ニッチを追求していくスペシャリストと、全体を把握して他部署への移動が可能なジェネラリスト。著者は、ますますスペシャリストが求められる時代になると予測している。
多様化が進み、個人の価値観が尊重される時代だからこそ、スペシャリストのニーズがそれなりにあるのだろう。
どちらかというと、最近の私はジェネラリストを目指している。どうしても、スペシャリストへの道を歩んでいると、視野が狭くなる気がしてくるからだ。
この本を読み、物は考えようで、複数の方面に対するスペシャリストになろうと模索するのが、今の私に適しているのかも、と思うようになった。
③の、案外自分のことを自分でわかっていない、について。
著者は、多くの学生たちと交流してきた中で、適性とその人の自分に対する認識が正反対のケースを数多く見てきたと言う。
自分のことを俯瞰し、客観的に捉えることは、それだけ難しいということか。
それならば、仕事でも趣味でも食わず嫌いせず、そして思い込みをできる限り排除して、チャレンジし続けることが、自分で適性を把握できる方法な気がした。
何事も挑戦あるのみだ。
④の、人生に本当の意味での楽しみを持っている人は、誰かと楽しみについて語らなくても何も問題はない、について。
正直、共感しかない。
普段から、気になって仕方がなかった。
なぜ、みんなは自分の楽しみについて、そこまで語りたがるのだろうかと。
なぜ、自分の楽しみを共有しようとしてくるのだろうかと。
特に会社の40代、50代は語り出したら止まらないので要注意だ。(そうではない40代、50代の方々、本当にすみません。)
私は人生で楽しんでいることを、聞かれたら答えるものの、自分からペチャクチャ語ることはない。
語りたがる人は、心の底から楽しめているわけではなく、承認欲求を満たそうとでもしているのだろうか。

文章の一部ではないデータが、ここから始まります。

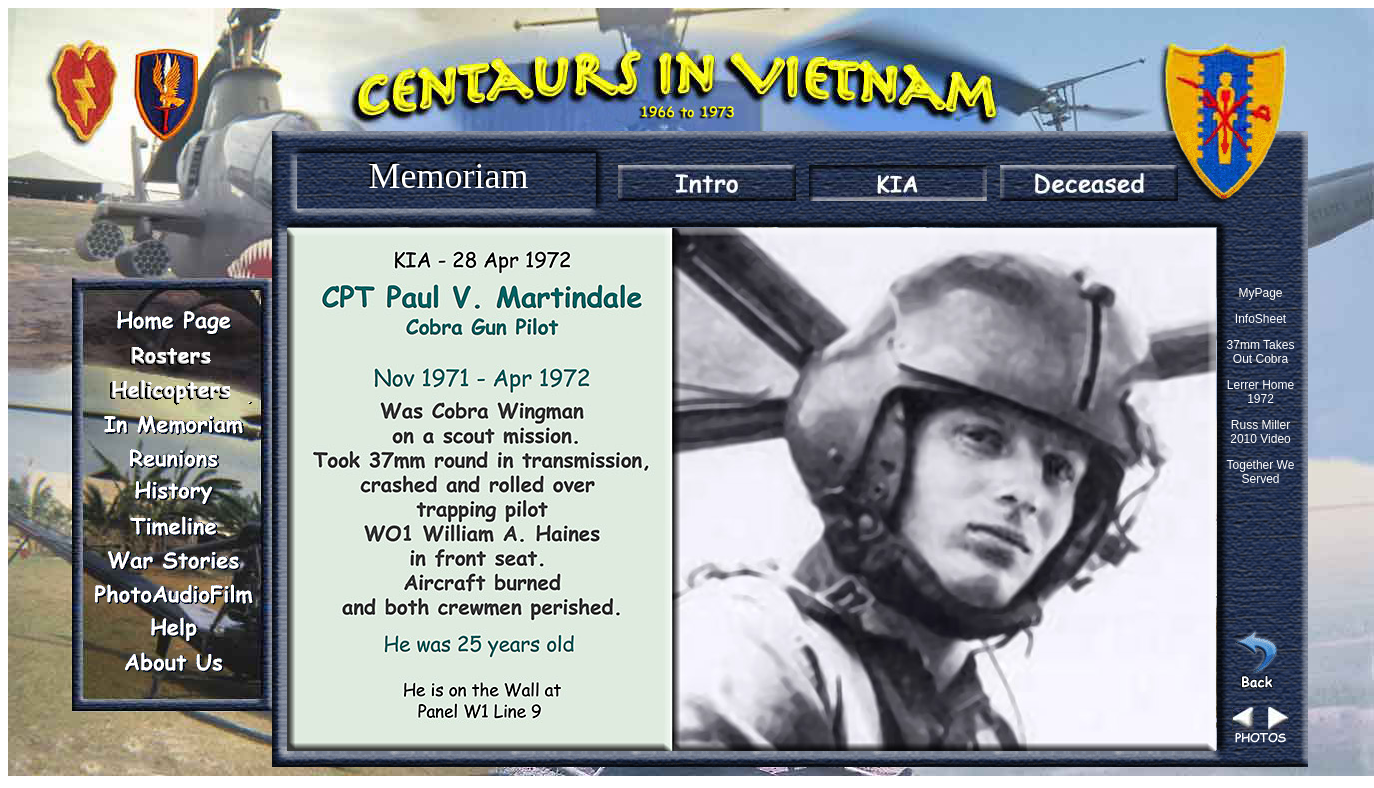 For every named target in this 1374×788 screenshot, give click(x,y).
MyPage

だとすれば、それは他の人の人生を生きている感じになってしまっているのではなかろうか。
本当に心の底から楽しいと感じることを持っている場合は、誰かに語らずとも自己完結できるはずだ。
私は今後も、信念を持って自分の生き方を大事にしていきたい、そんなことを考えた本であった。
森博嗣の「やりがいのある仕事という幻想」よ、本当にありがとう。